Monday 11 February 2008

Database giving me a headache

I lost quite some time today only by trying to figure out how to make inserts into two tables having the same ID. The problem was that I am using some kind of inheritance for users. I am basically treating  Members, Chatrooms and Groups as some kind of users as all of them share some attributes. So I have a lookup table which records the users ID it's type and some common attributes. As a result of this, it was necessary to also create an entry into the Lookup table with the same User ID. The problem now was that in Oracle SQL it's almost impossible to efficiently insert into two tables having the same Attributes, especially with Sequences, as I haven't found any possibility to read out the current or following value nor avoid it being overwritten/changed between two inserts. The only way would be to read out the just written row, but how? Here I would possibly have to add another key or something else to quickly find this row. Also reading out the highest value userID would be inefficient, as I might have to run through thousends of rows and compare them. And again, how to guarantee that another Thread would't do the same? The Server is split into two parts which only communicate through the database.
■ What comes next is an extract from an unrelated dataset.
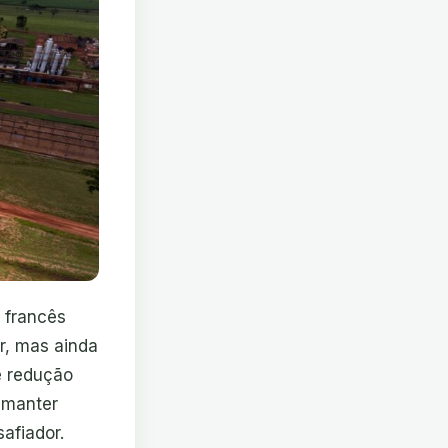
 francês
r, mas ainda
e redução
 manter
afiador.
At the end of the day I decided to solfe the problem by generating random UserIDs and check whether this userID already exists. This allow me to add assure that the generated ID does not exist and that the same ID won't be used by another thread/process at the same time as the possibility is extremely low that the same ID will be produced by the generator. The next problem occured with Java. Programming in this language for such a long time, by accident I had to find out today, that Integers can not be set to be unsigend which reduced my number of usable chars down to less than 16bits. In this case I no made a difficult decision and change the format to chars from 0-9, a-z, A-Z.  I hope that there won't be anymore such suprises waiting for me.